Study: Cancer risks of people with inherited PALB2 mutations

IN-DEPTH REVIEW OF RESEARCH

Study background

Inherited mutations in the PALB2 gene were first linked to an increased risk of breast cancer in 2007. The protein made by the PALB2 gene interacts with BRCA proteins to help cells repair DNA (thus its name: Partner And Localizer of BRCA2). A large international research group estimated the risk of breast cancer among women with a PALB2 mutation to be 14 percent by age 50 and 44 percent by age 80, based on a study of 154 families. Currently, PALB2 is included in genetic testing for inherited mutations that increase breast cancer risk.

Mutations in PALB2 have also been implicated in an increased risk of pancreatic and stomach cancers and possibly with ovarian and colorectal cancers as well. However, these previous studies were small and statistically unconvincing.

This study is the largest research of people with inherited PALB gene mutations to date. Because of the large number of participants, researchers could more accurately estimate the risk of multiple types of cancer for people with these mutations.
 

Researchers of this study wanted to know

Researchers wanted to estimate the risks of male and female breast cancer and ovarian, pancreatic, prostate and colorectal cancers for people with inherited PALB2 mutations.

Populations in this study

This study looks at cancer information from the largest group of people with PALB2 mutations in the PALB2 Interest Group. Participants included 524 families with inherited, deleterious PALB2 mutations from 44 study centers in 21 countries. Families had at least one living family member with a deleterious mutation. For this study, families with BRCA1 or BRCA2 mutations were excluded; only families with deleterious mutations that cause shorter or absent PALB2 proteins were included. Families with missense mutations were excluded (due to a less certain impact of these mutations on PALB2 protein function).
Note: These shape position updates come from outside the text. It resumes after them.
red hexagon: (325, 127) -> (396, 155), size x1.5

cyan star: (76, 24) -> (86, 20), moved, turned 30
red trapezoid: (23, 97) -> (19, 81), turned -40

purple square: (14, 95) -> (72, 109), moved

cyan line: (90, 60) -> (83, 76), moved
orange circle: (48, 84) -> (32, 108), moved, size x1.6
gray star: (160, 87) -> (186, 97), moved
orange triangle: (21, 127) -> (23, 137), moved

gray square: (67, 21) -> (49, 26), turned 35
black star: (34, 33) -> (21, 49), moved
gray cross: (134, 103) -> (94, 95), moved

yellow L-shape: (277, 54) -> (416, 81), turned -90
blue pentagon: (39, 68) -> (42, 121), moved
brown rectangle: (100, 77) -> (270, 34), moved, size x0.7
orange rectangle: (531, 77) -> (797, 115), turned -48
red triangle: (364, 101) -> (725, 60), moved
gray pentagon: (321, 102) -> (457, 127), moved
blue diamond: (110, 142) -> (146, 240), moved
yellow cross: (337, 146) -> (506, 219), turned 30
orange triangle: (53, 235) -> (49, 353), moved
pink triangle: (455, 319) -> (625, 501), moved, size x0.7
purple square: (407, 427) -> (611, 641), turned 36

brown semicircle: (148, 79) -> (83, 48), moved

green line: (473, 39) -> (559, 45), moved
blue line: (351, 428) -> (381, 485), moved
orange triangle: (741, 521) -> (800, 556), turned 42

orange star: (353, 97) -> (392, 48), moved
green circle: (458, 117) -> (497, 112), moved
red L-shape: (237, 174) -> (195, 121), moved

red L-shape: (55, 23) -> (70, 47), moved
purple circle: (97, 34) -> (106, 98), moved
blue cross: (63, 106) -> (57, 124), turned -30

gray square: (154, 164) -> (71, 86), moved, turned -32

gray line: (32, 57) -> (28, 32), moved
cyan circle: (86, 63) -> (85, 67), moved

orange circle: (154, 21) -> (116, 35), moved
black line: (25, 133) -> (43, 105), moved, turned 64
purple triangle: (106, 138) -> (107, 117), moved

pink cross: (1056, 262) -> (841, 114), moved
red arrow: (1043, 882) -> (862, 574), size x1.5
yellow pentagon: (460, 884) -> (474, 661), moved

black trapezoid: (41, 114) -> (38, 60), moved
The family members included 8,830 women and 9,076 men. In this group, 852 women and 124 men had a PALB2 mutation. The remaining family members did not have PALB2 mutations. The makeup of this group allowed researchers to compare individuals with and without PALB2 mutations who were from similar environmental and genetic backgrounds.

Study design

A modeling test called “complex segregation analysis” was used to estimate relative risk. Family members were followed from birth until diagnosis with a first cancer (excluding non-melanoma skin cancer), age of death, age of the last follow-up, age of risk-reducing mastectomy (for breast cancer estimates), age of risk-reducing bilateral salpingo-oophorectomy (RRBSO for ovarian cancer estimates), or age 80, whichever happened first.

Study findings

Models

Several genetic models were considered. Risk estimates were reported for the model with the best fit, which was PALB2 plus some variable impact of additional family history for breast and ovarian cancer risk. This means that risk estimates may differ depending on whether there is no family history of that cancer or more family history.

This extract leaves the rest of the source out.